Kemudian, Pasal 151 Ayat (3) menyebutkan bahwa pekerja/buruh menolak alasan tersebut, wajib ada perundingan bipartit dan jika tidak ada kesepakatan baru bisa terjadi PHK ketika ada penetapan perselisihan hubungan industrial (PHI).
Hal ini mengubah Pasal 151 Ayat (2) UU Ketenagakerjaan yang mengatakan bahwa PHK tidak dihindari, perusahaan wajib merundingkan dengan pekerja, atau bukan sekadar memberi tahu alasan ia di-PHK.
Selanjutnya, Pasal 151 Ayat (3) berbunyi, jika tidak ada persetujuan, PHK hanya bisa dilakukan jika ada penetapan dari lembaga PHI.
Pengajar Hukum Ketenagakerjaan Fakultas Hukum Universitas Gadjah Mada ( UGM ) Nabiyla Izzati menilai, klaster ketenagakerjaan dalam UU Cipta Kerja disusun dengan logika hukum yang keliru.

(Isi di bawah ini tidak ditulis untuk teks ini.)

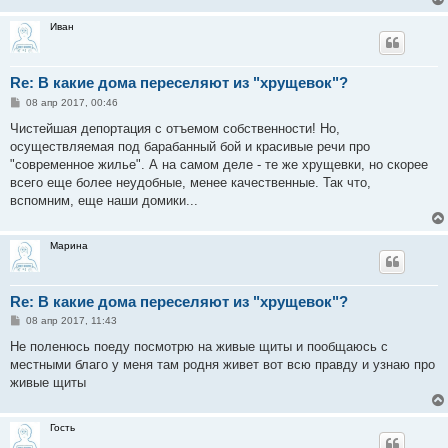
Иван
Re: В какие дома переселяют из "хрущевок"?
С
08 апр 2017, 00:46
о
о
Чистейшая депортация с отъемом собственности! Но,
б
осуществляемая под барабанный бой и красивые речи про
щ
е
"современное жилье". А на самом деле - те же хрущевки, но скорее
н
всего еще более неудобные, менее качественные. Так что,
и
е
вспомним, еще наши домики...
Марина
Re: В какие дома переселяют из "хрущевок"?
С
08 апр 2017, 11:43
о
о
Не поленюсь поеду посмотрю на живые щиты и пообщаюсь с
б
местными благо у меня там родня живет вот всю правду и узнаю про
щ
е
живые щиты
н
и
е
Гость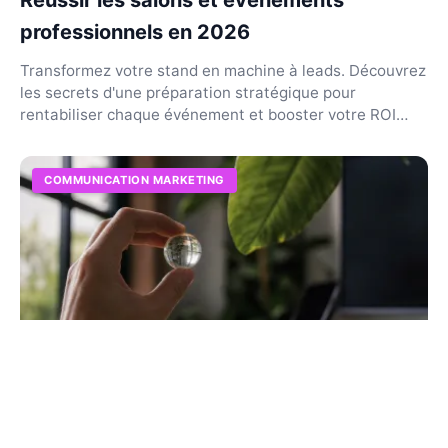
Réussir les salons et événements
professionnels en 2026
Transformez votre stand en machine à leads. Découvrez
les secrets d'une préparation stratégique pour
rentabiliser chaque événement et booster votre ROI
rée...
COMMUNICATION MARKETING
Indice de considération : comment le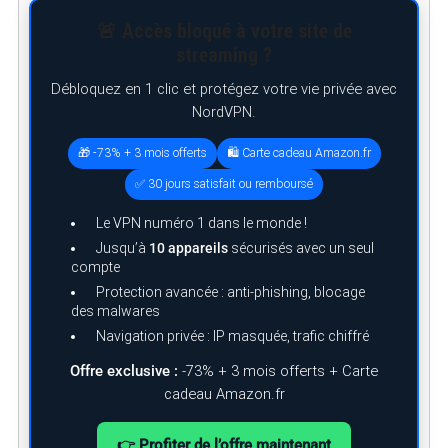
e
a
🚨 Accès bloqué à votre site de
r
c
streaming ?
h
f
Débloquez en 1 clic et protégez votre vie privée avec
o
NordVPN.
r
:
🎁 -73% + 3 mois offerts
🛍️ Carte cadeau Amazon.fr
✅ 30 jours satisfait ou remboursé
Le VPN numéro 1 dans le monde !
Jusqu’à
10 appareils
sécurisés avec un seul
compte
Protection avancée : anti-phishing, blocage
des malwares
Navigation privée : IP masquée, trafic chiffré
Offre exclusive :
-73% + 3 mois offerts + Carte
cadeau Amazon.fr
👉 Profiter de l’offre maintenant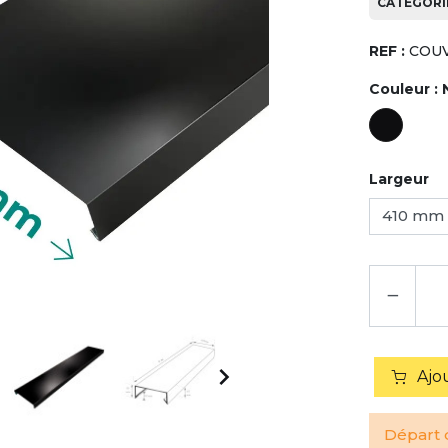
CATÉGORIE
REF :
COUV
Couleur :
Largeur
−

Ajo
Départ d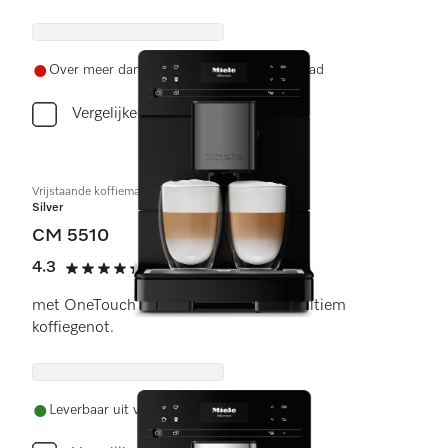
Over meer dan drie weken weer op voorraad
Vergelijken
Vrijstaande koffiemachine
Silver
CM 5510
4.3
(4 beoordelingen)
4.3 sterren op 5
met OneTouch for Two-bereiding voor ultiem
koffiegenot.
Leverbaar uit voorraad met gratis levering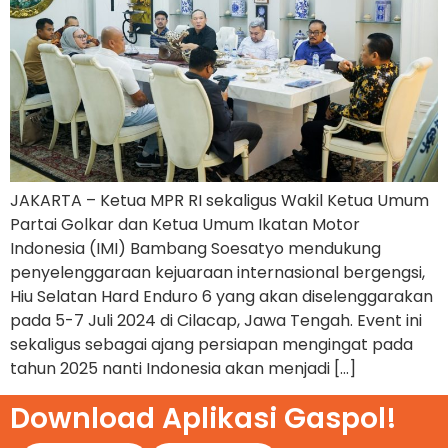
JAKARTA – Ketua MPR RI sekaligus Wakil Ketua Umum
Partai Golkar dan Ketua Umum Ikatan Motor
Indonesia (IMI) Bambang Soesatyo mendukung
penyelenggaraan kejuaraan internasional bergengsi,
Hiu Selatan Hard Enduro 6 yang akan diselenggarakan
pada 5-7 Juli 2024 di Cilacap, Jawa Tengah. Event ini
sekaligus sebagai ajang persiapan mengingat pada
tahun 2025 nanti Indonesia akan menjadi […]
Download Aplikasi Gaspol!​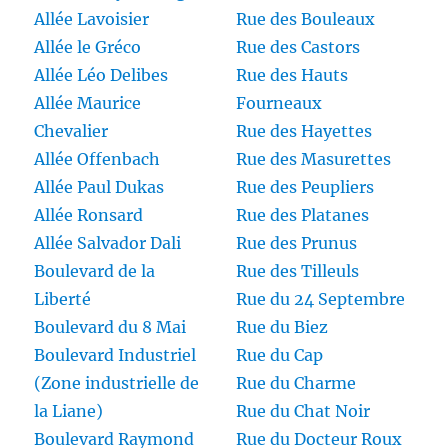
Allée Lavoisier
Rue des Bouleaux
Allée le Gréco
Rue des Castors
Allée Léo Delibes
Rue des Hauts
Allée Maurice
Fourneaux
Chevalier
Rue des Hayettes
Allée Offenbach
Rue des Masurettes
Allée Paul Dukas
Rue des Peupliers
Allée Ronsard
Rue des Platanes
Allée Salvador Dali
Rue des Prunus
Boulevard de la
Rue des Tilleuls
Liberté
Rue du 24 Septembre
Boulevard du 8 Mai
Rue du Biez
Boulevard Industriel
Rue du Cap
(Zone industrielle de
Rue du Charme
la Liane)
Rue du Chat Noir
Boulevard Raymond
Rue du Docteur Roux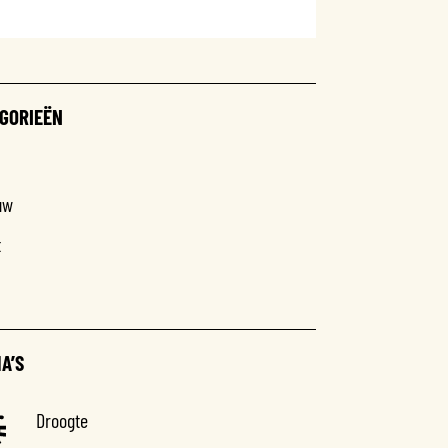
GORIEËN
uw
t
A’S
Droogte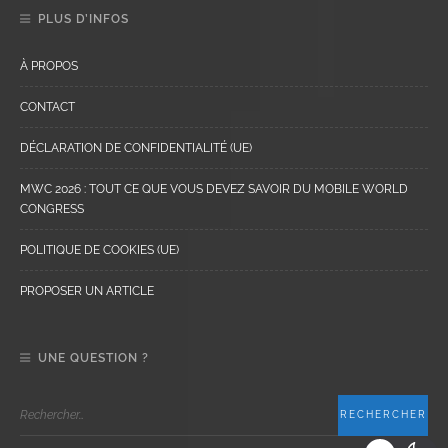
PLUS D’INFOS
À PROPOS
CONTACT
DÉCLARATION DE CONFIDENTIALITÉ (UE)
MWC 2026 : TOUT CE QUE VOUS DEVEZ SAVOIR DU MOBILE WORLD
CONGRESS
POLITIQUE DE COOKIES (UE)
PROPOSER UN ARTICLE
UNE QUESTION ?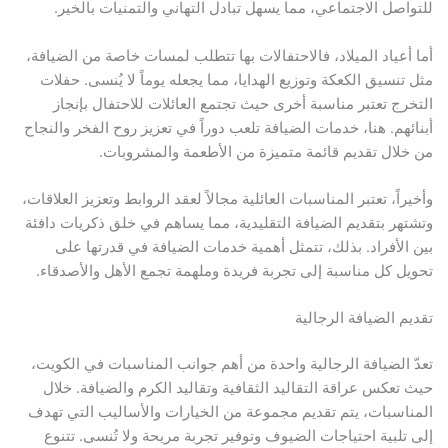
للتواصل الاجتماعي، مما يسهل تبادل التهاني والتمنيات بالخير.
أما أعياد الميلاد، فالاحتفالات بها تتطلب لمسات خاصة من الضيافة،
مثل تنسيق الكعكة وتوزيع الهدايا، مما يجعله يوماً لا يُنسى. حفلات
التخرج تعتبر مناسبة أخرى حيث تجتمع العائلات للاحتفال بإنجاز
أبنائهم. هنا، خدمات الضيافة تلعب دوراً في تعزيز روح الفخر والنجاح
من خلال تقديم قائمة متميزة من الأطعمة والمشروبات.
وأخيراً، تعتبر المناسبات العائلية مجالاً لعقد الروابط وتعزيز العلاقات،
وتشتهر بتقديم الضيافة التقليدية، مما يساهم في خلق ذكريات دافئة
بين الأفراد. بذلك، تتمثل أهمية خدمات الضيافة في قدرتها على
تحويل كل مناسبة إلى تجربة فريدة وملهمة تجمع الأهل والأصدقاء.
تقديم الضيافة الرجالية
تعدّ الضيافة الرجالية واحدة من أهم جوانب المناسبات في الكويت،
حيث تعكس عراقة التقاليد الثقافية وتقاليد الكرم والضيافة. خلال
المناسبات، يتم تقديم مجموعة من الخيارات والأساليب التي تهدف
إلى تلبية احتياجات الضيوف وتوفير تجربة مريحة ولا تُنسى. تتنوع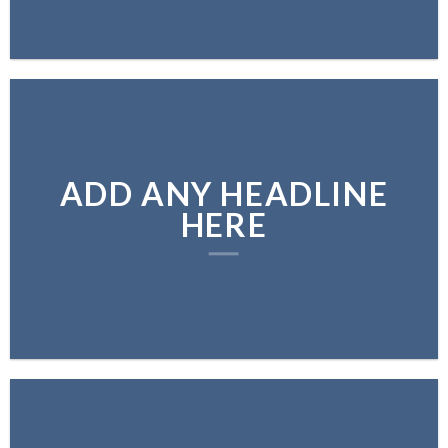
ADD ANY HEADLINE
HERE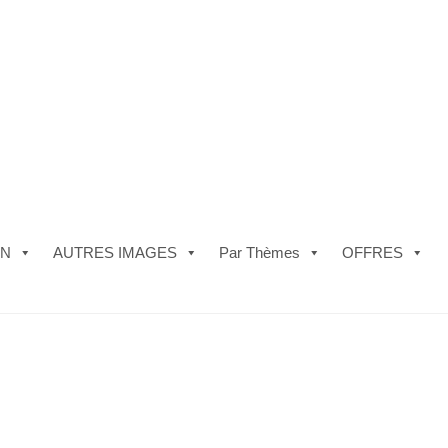
ON
AUTRES IMAGES
Par Thèmes
OFFRES
e)
#5610 (pas de titre)
#5740 (pas de titre)
Acheter ma Machine à B
les de Vente
FAQ
Mon compte
Panier
Politique de Confidentialité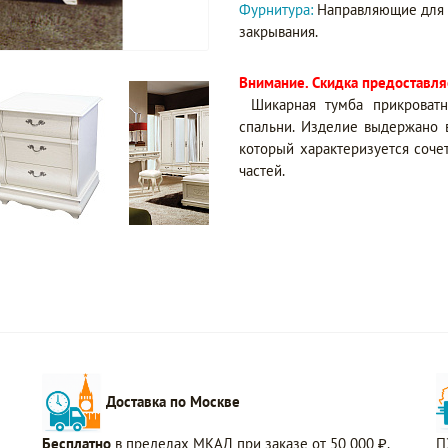
Фурнитура:
Направляющие для 
закрывания.
Внимание. Скидка предоставляе
Шикарная тумба прикроват
спальни. Изделие выдержано 
который характеризуется соч
частей.
Доставка по Москве
Бесплатно
в пределах МКАД при заказе от 50 000 ₽.
П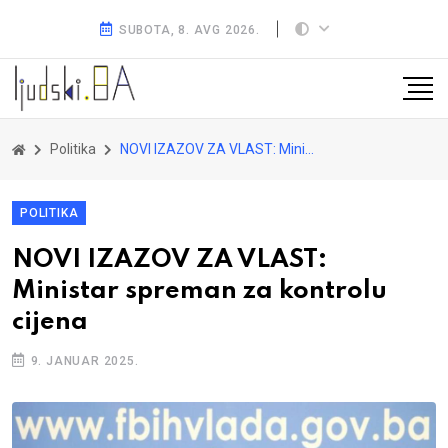
SUBOTA, 8. AVG 2026.
Politika
NOVI IZAZOV ZA VLAST: Ministar spreman za kontrolu cijena
POLITIKA
NOVI IZAZOV ZA VLAST:
Ministar spreman za kontrolu
cijena
9. JANUAR 2025.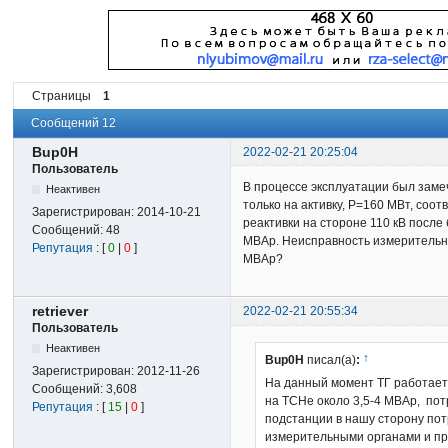
Страницы
1
Сообщений 12
Bup0H
2022-02-21 20:25:04
Пользователь
В процессе эксплуатации был заме
Неактивен
только на активку, P=160 МВт, соо
Зарегистрирован:
2014-10-21
реактивки на стороне 110 кВ после
Сообщений:
48
MВАр. Неисправность измерительны
Репутация
: [
0
|
0
]
МВАр?
retriever
2022-02-21 20:55:34
Пользователь
Неактивен
↑
Bup0H
писал(а)
:
Зарегистрирован:
2012-11-26
На данный момент ТГ работает 
Сообщений:
3,608
на ТСНе около 3,5-4 МВАр, пот
Репутация
: [
15
|
0
]
подстанции в нашу сторону по
измерительными органами и п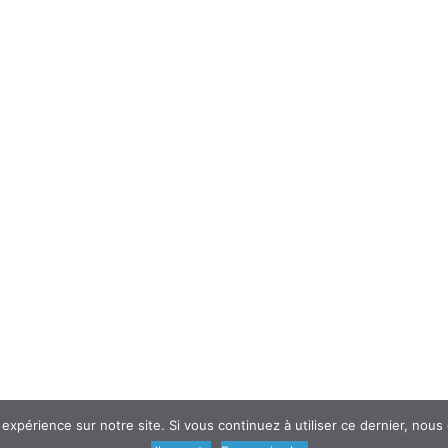
 expérience sur notre site. Si vous continuez à utiliser ce dernier, nous
© 2018
AtouSante
- Tous droits réservés | une création
Code Média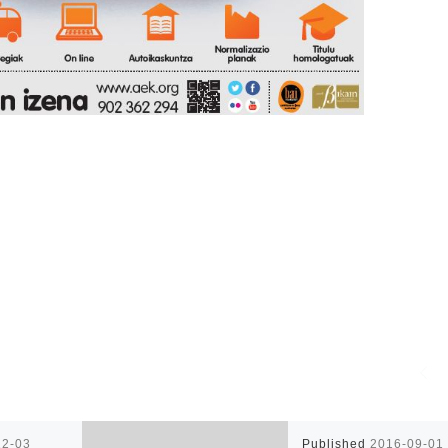
12-03
Published
2016-09-01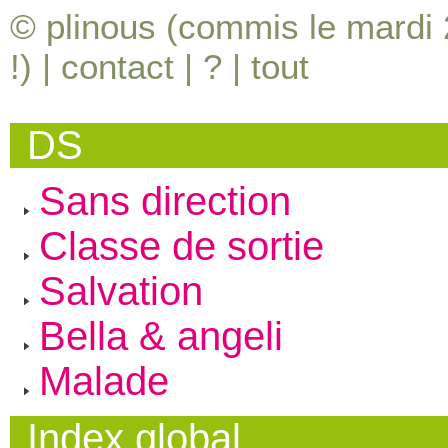
© plinous (commis le mardi 2
!) |
contact
|
?
|
tout
DS
Sans direction
Classe de sortie
Salvation
Bella & angeli
Malade
Index global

Hal ini tercermin dari pengubahan ketentuan PHK ini.
Menurut Nabiyla, pengubahan pasal tersebut menunjukkan kekeliruan pemerintah dalam memandang relasi antara pekerja dan pengusaha.
Dengan pengubahan pasal ini, maka pengusaha dapat melakukan PHK secara sepihak.